Pearse and his brother Willie were born at 27 Great Brunswick Street, the street that is named after them today. It was here that their father, James Pearse, established a stonemasonry business in the 1850s, a business which flourished and provided the Pearses with a comfortable middle-class upbringing. Pearse's father was a mason and monumental sculptor, and originally a Unitarian from Birmingham in England.
The home life of Pearse was one where he was surrounded by books. His father had had very little formal education, but was self-educated; he had two children Emily and James, from his first marriage (two other children died in infancy). His second wife, Margaret Brady, was from Dublin, and her father's family from County Meath were native Irish speakers. The Irish-speaking influence of Pearse's great-aunt Margaret, together with his schooling at the CBS Westland Row, instilled in him an early love for the Irish language.
Pearse soon became involved in the Gaelic revival. In 1896, at the age of 16, he joined the Gaelic League (
Conradh na Gaeilge), and in 1903, at the age of 23, he became editor of its newspaper
An Claidheamh Soluis ("The Sword of Light").
Pearse's earlier heroes were the ancient Gaelic folk heroes such as Cúchulainn, though in his 30s he began to take a strong interest in the leaders of past republican movements, such as the United Irishmen Theobald Wolfe Tone and Robert Emmet. Both had been Protestant, but it was from such men as these that the fervently Catholic Pearse drew inspiration, for the rebellion of 1916.
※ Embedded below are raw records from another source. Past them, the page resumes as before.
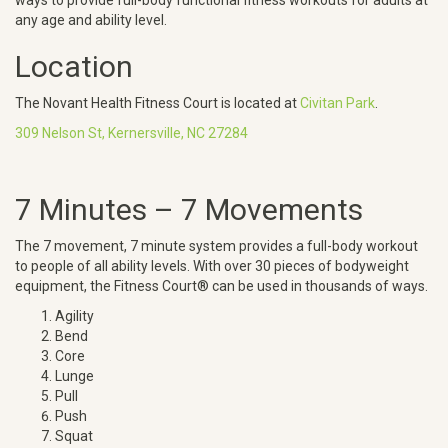
ways to provide full-body functional fitness workouts for adults at
any age and ability level.
Location
The Novant Health Fitness Court is located at
Civitan Park
.
309 Nelson St, Kernersville, NC 27284
7 Minutes – 7 Movements
The 7 movement, 7 minute system provides a full-body workout
to people of all ability levels. With over 30 pieces of bodyweight
equipment, the Fitness Court® can be used in thousands of ways.
Agility
Bend
Core
Lunge
Pull
Push
Squat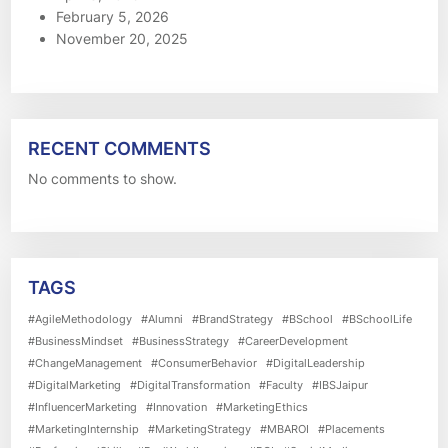
February 5, 2026
November 20, 2025
RECENT COMMENTS
No comments to show.
TAGS
#AgileMethodology
#Alumni
#BrandStrategy
#BSchool
#BSchoolLife
#BusinessMindset
#BusinessStrategy
#CareerDevelopment
#ChangeManagement
#ConsumerBehavior
#DigitalLeadership
#DigitalMarketing
#DigitalTransformation
#Faculty
#IBSJaipur
#InfluencerMarketing
#Innovation
#MarketingEthics
#MarketingInternship
#MarketingStrategy
#MBAROI
#Placements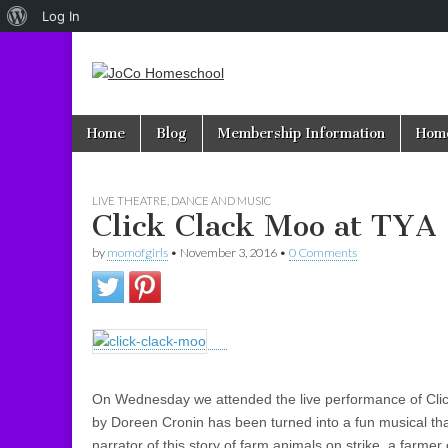
About
Log In
WordPress
JoCo
Skip to content
Home
Blog
Membership Information
Home
Main menu
Homeschool
LIVE THEATRE, DANCE AND MUSIC
Click Clack Moo at TYA
by
momofgirls
•
November 3, 2016
•
0 Comments
On Wednesday we attended the live performance of Cli
by Doreen Cronin has been turned into a fun musical tha
narrator of this story of farm animals on strike, a farme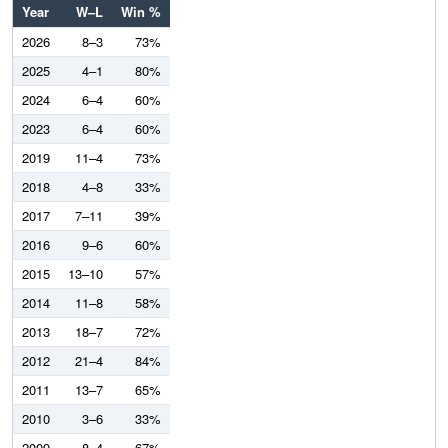
Year
W–L
Win %
2026
8–3
73%
2025
4–1
80%
2024
6–4
60%
2023
6–4
60%
2019
11–4
73%
2018
4–8
33%
2017
7–11
39%
2016
9–6
60%
2015
13–10
57%
2014
11–8
58%
2013
18–7
72%
2012
21–4
84%
2011
13–7
65%
2010
3–6
33%
2009
8–4
67%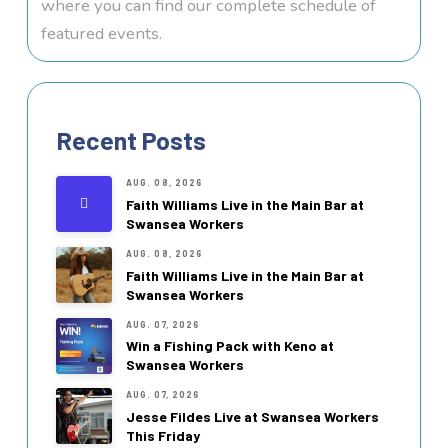
where you can find our complete schedule of
featured events.
Recent Posts
AUG. 08, 2026
Faith Williams Live in the Main Bar at
Swansea Workers
AUG. 08, 2026
Faith Williams Live in the Main Bar at
Swansea Workers
AUG. 07, 2026
Win a Fishing Pack with Keno at
Swansea Workers
AUG. 07, 2026
Jesse Fildes Live at Swansea Workers
This Friday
In 1900, Pearse was awarded a BA in Modern Languages (Irish, English and French) by the Royal University of Ireland, for which he had studied for two years privately and for one at University College Dublin. In 1900, he was also awarded the degree of Barrister-at-Law from the King's Inns,
and was called to the bar in 1901.
As a cultural nationalist educated by the Irish Christian Brothers, like his younger brother Willie, Pearse believed that language was intrinsic to the identity of a nation. The Irish school system, he believed, raised Ireland's youth to be good Englishmen or obedient Irishmen, and an alternative was needed. Thus for him and other language revivalists, saving the Irish language from extinction was a cultural priority of the utmost importance. The key to saving the language, he felt, would be a sympathetic education system. To show the way, he started his own bilingual school, St. Enda's School (Scoil Éanna) in Rathfarnham, County Dublin, in 1908. Here, the pupils were taught in both the Irish and English languages.
With the aid of Thomas MacDonagh, Pearse's younger brother Willie Pearse and other (often transient) academics, it soon proved a successful experiment. He did all he planned, and even brought students on field trips to the Gaeltacht in the west of Ireland. Pearse's restless idealism led him in search of an even more idyllic home for his school. He found it in the Hermitage, Rathfarnham, where he moved St. Enda's in 1910. Pearse was also involved in the foundation of St. Ita's school for girls, a school with similar aims to St. Enda's.
However, the new home, while splendidly located in an 18th-century house surrounded by a park and woodlands, caused financial difficulties that almost brought him to disaster. He strove continually to keep ahead of his debts while doing his best to maintain the school. In February 1914, he travelled to the USA to raise money for his ailing school where he met John Devoy and Joseph McGarrity both of whom were impressed by his fervour and supported him in raising sufficient money to secure the continued existence of the school.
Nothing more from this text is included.